Over the past five decades, Boeing has played a key role in helping China establish its commercial aviation industry, from training Chinese aviation officials and pilots to sourcing more components from Chinese suppliers. Boeing also lobbied for China to join the World Trade Organization.
That dynamic changed in recent years as relations between Beijing and Washington spiraled, and China became a source of risk for Boeing.
In 2019, China was the firstcountry to ground the 737 MAX 8 following the two accidents, a decision that affected nearly 100 jets its carriers were operating then. That year, the number of Airbus jets among the combined fleets of China’s three biggest airlines surpassed that of Boeing. The American company’s commercial aircraft sales to China slowed to a trickle while Airbus, its European rival, received orders for hundreds of jets.
The issue surrounding Boeing has become politicized in China, said Richard Aboulafia, managing director of AeroDynamic Advisory, an aerospace consulting firm.

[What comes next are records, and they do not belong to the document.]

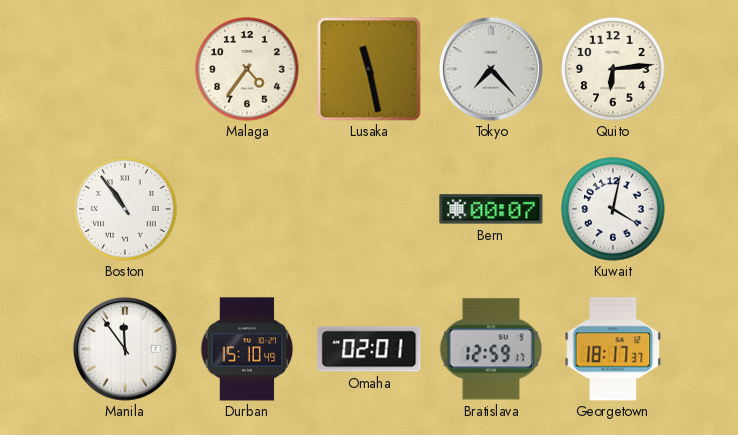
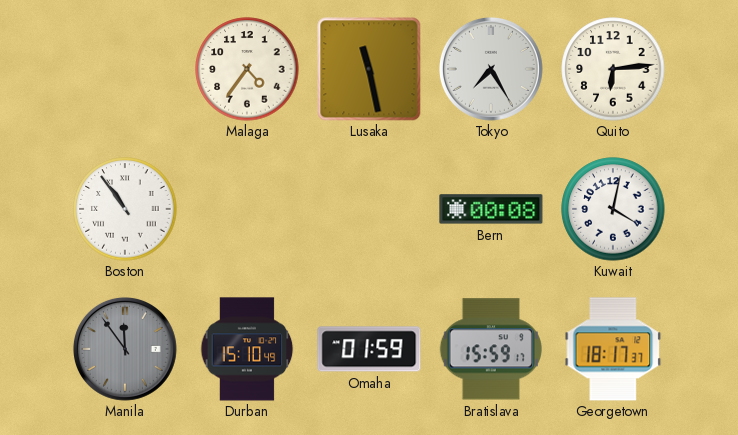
Tokyo: 7:23 -> 7:25
Bern: 00:07 -> 00:08
Manila dial: white -> grey
Omaha: 02:01 -> 01:59
Bratislava: 12:59 -> 15:59
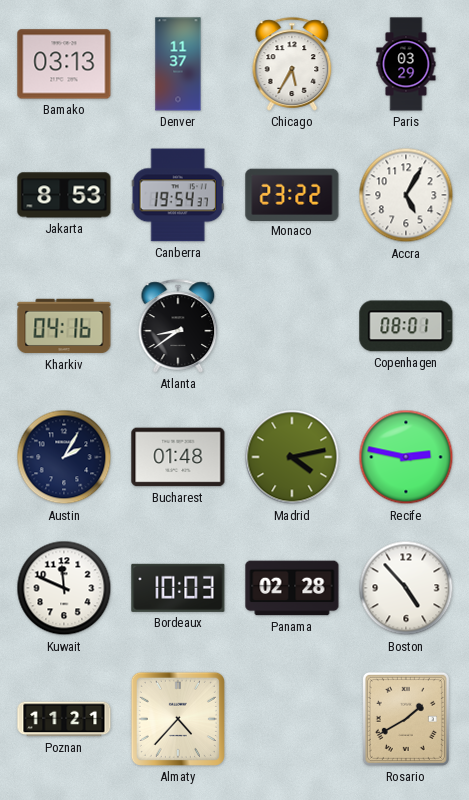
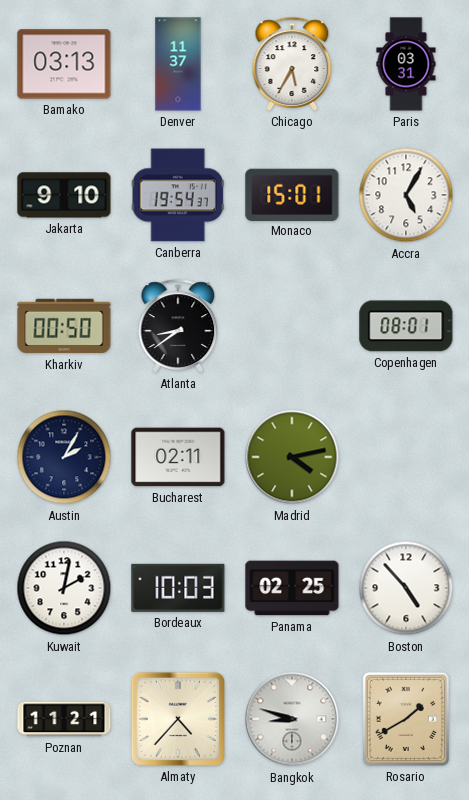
Paris: 03:29 -> 03:31
Jakarta: 8:53 -> 9:10
Monaco: 23:22 -> 15:01
Kharkiv: 04:16 -> 00:50
Bucharest: 01:48 -> 02:11
Recife: 2:47 -> none
Kuwait: 11:49 -> 2:02
Panama: 02:28 -> 02:25
Bangkok: none -> 8:48
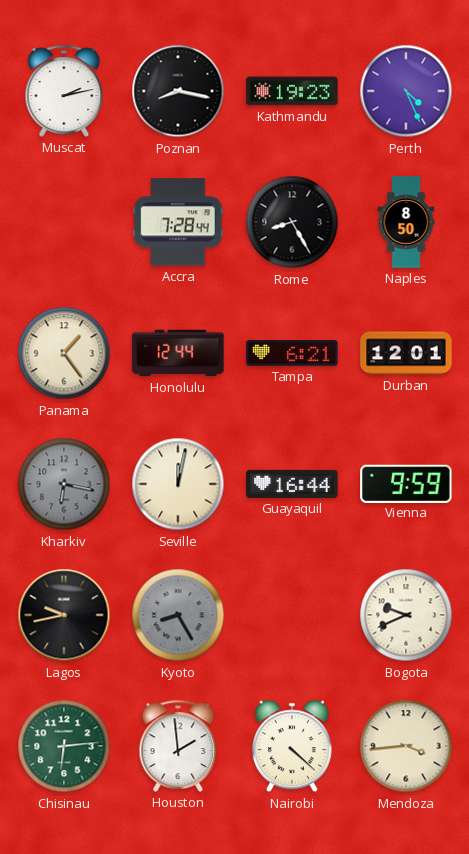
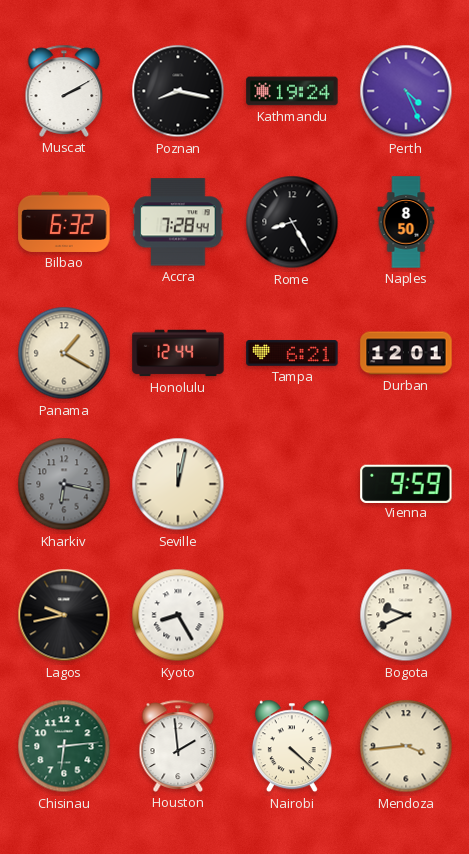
Muscat: 2:13 -> 2:10
Kathmandu: 19:23 -> 19:24
Bilbao: none -> 6:32
Panama: 1:24 -> 1:20
Guayaquil: 16:44 -> none
Kyoto dial: grey -> white
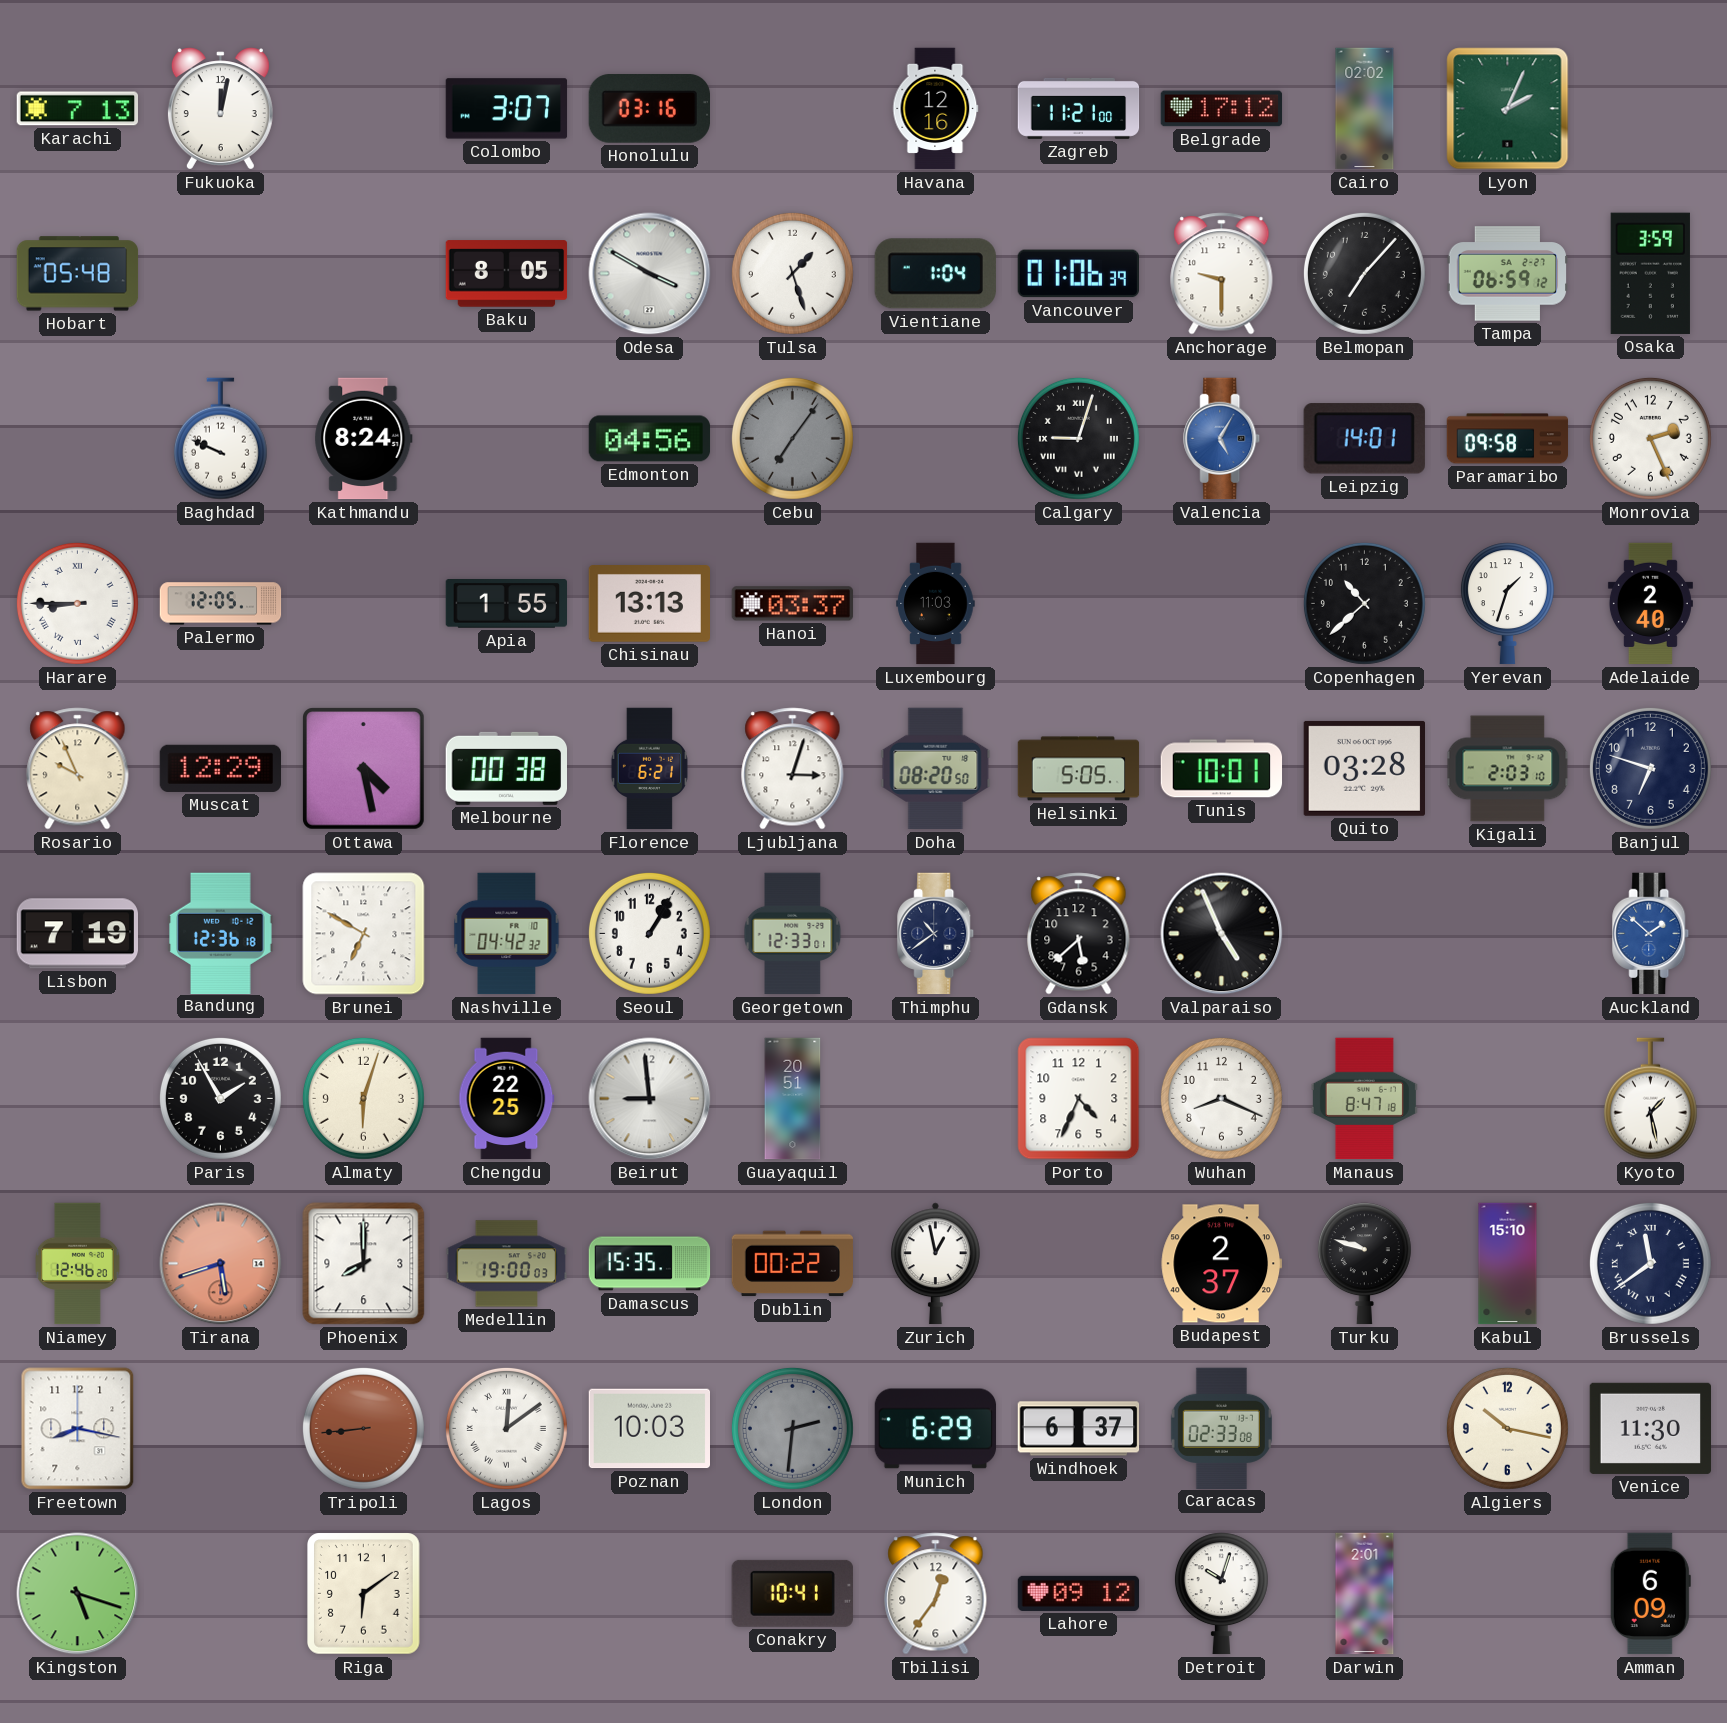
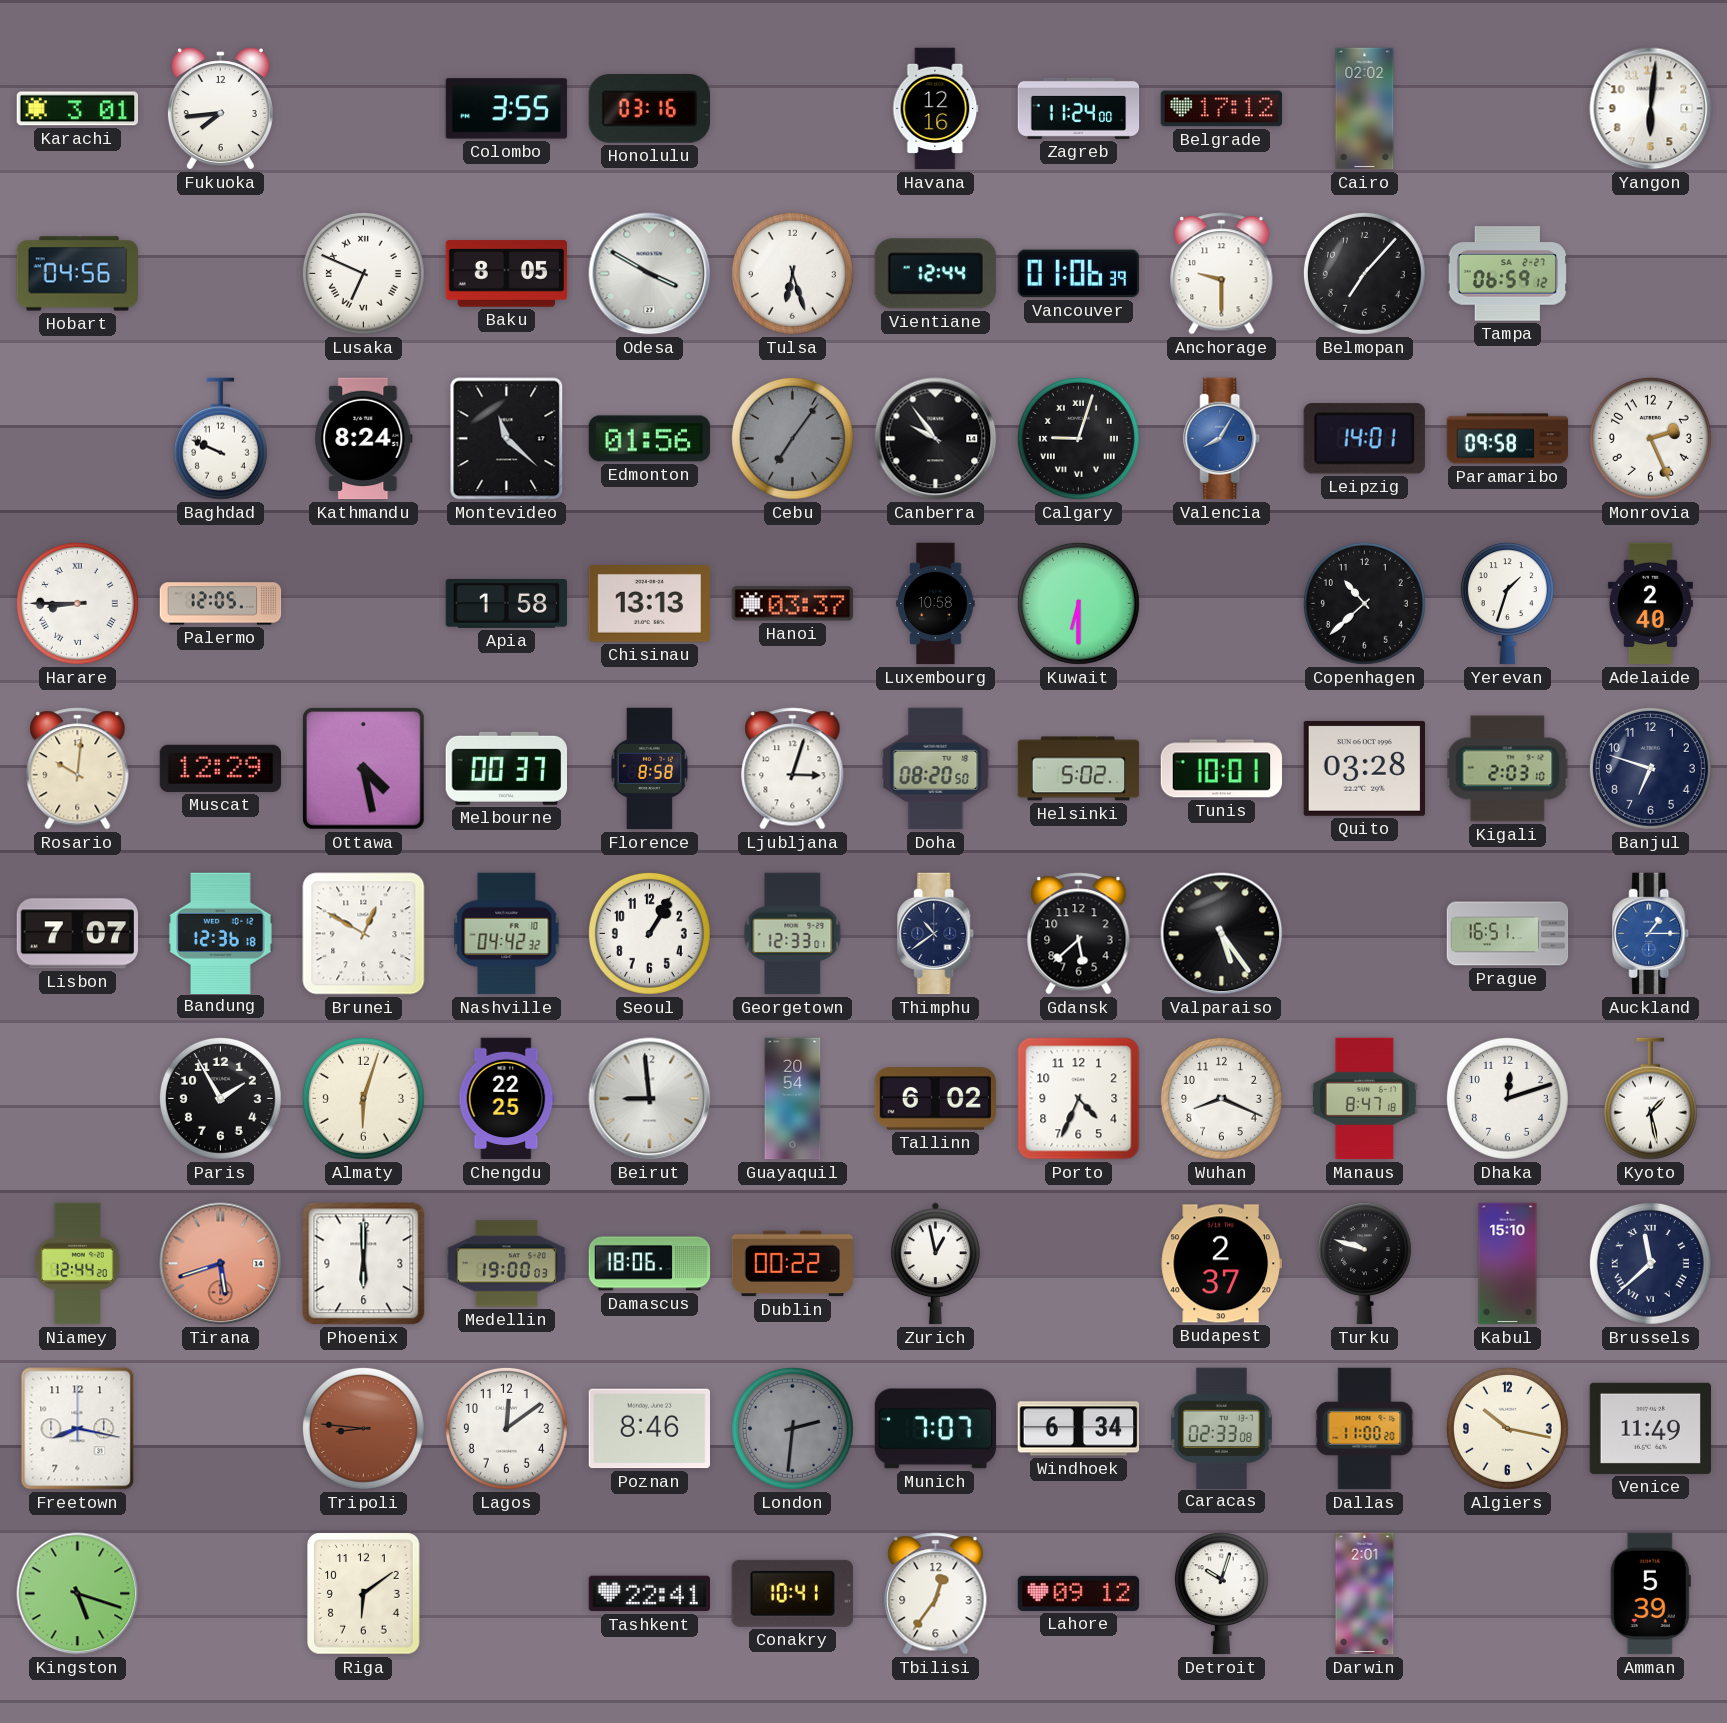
Karachi: 7:13 -> 3:01
Fukuoka: 12:02 -> 7:44
Colombo: 3:07 -> 3:55
Zagreb: 11:21 -> 11:24
Lyon: 2:04 -> none
Yangon: none -> 6:01
Hobart: 05:48 -> 04:56
Lusaka: none -> 6:49
Tulsa: 1:27 -> 6:27
Vientiane: 1:04 -> 12:44
Osaka: 3:59 -> none
Montevideo: none -> 11:22
Edmonton: 04:56 -> 01:56
Canberra: none -> 9:54
Valencia: 5:05 -> 8:05
Apia: 1:55 -> 1:58
Luxembourg: 11:03 -> 10:58
Kuwait: none -> 6:30
Rosario: 9:56 -> 10:01
Melbourne: 00:38 -> 00:37
Florence: 6:21 -> 8:58
Helsinki: 5:05 -> 5:02
Lisbon: 7:19 -> 7:07
Brunei: 6:50 -> 12:50
Valparaiso: 4:56 -> 5:24
Prague: none -> 16:51
Auckland: 1:52 -> 1:15
Guayaquil: 20:51 -> 20:54
Tallinn: none -> 6:02
Dhaka: none -> 12:12
Niamey: 12:46 -> 12:44
Phoenix: 8:00 -> 6:00
Damascus: 15:35 -> 18:06
Brussels: 11:39 -> 11:38
Tripoli: 8:44 -> 8:46
Lagos numerals: Roman -> Arabic
Poznan: 10:03 -> 8:46
Munich: 6:29 -> 7:07
Windhoek: 6:37 -> 6:34
Dallas: none -> 11:00
Venice: 11:30 -> 11:49
Tashkent: none -> 22:41
Amman: 6:09 -> 5:39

Since China returned the 737 MAX to its skies, Boeing has been seeking to resume delivering its backlog of orders to Chinese customers—but Beijing has been slow to grant approval.
Some 85 Boeing 737s were parked waiting for delivery to China as of September, according to Boeing’s latest financial report. Its chief executive, David Calhoun, said in October that Boeing was working closely with Chinese customers on the timing of resuming deliveries.
Boeing and China Southern had discussed resuming deliveries in the third quarter of last year. But the Chinese carrier couldn’t secure Beijing’s approval for importing the jets then, people familiar with the matter said.
A turning point was the Biden-Xi summit in November in California, held in an effort to stabilize the turbulent bilateral relations. Weeks later, Mike Fleming, a Boeing executive in charge of the 737’s return to service, met with Civil Aviation Administration of China officials in Beijing. Fleming told them that Boeing remained optimistic about its growth in China, according to a readout by the Chinese regulator.
Shortly after, the regulator informed Boeing that China had approved its delivery, a person familiar with the matter said. Industry publication the Air Current earlier reported on the CAAC approval.
Following the approval, Boeing initially planned to deliver China Southern’s order in December, but that was then pushed back to January, people familiar with the matter said. The aircraft had to be checked by China Southern, as they had been sitting in Boeing’s inventory for years.
In December, some crew members of China Southern arrived in Seattle to test the first 737 MAX 8 jet to be delivered and to prepare to fly it back to China, people familiar with the matter said. Completing the checks had taken longer than earlier expected, people briefed about the matter said.
Then came the Alaska Airlines accident. On Jan. 5, an Alaska-operated 737 MAX 9 made an emergency landing after a section of the aircraft ripped off midair and left a hole in the plane.
Aboulafia of AeroDynamic Advisory said jetliners are among the few levers China can pull in response to the U.S. trade restrictions on exporting semiconductors to China.
The geopolitical element tied to Boeing is “going to be really hard to overcome,” he said.
—Sharon Terlep contributed to this article.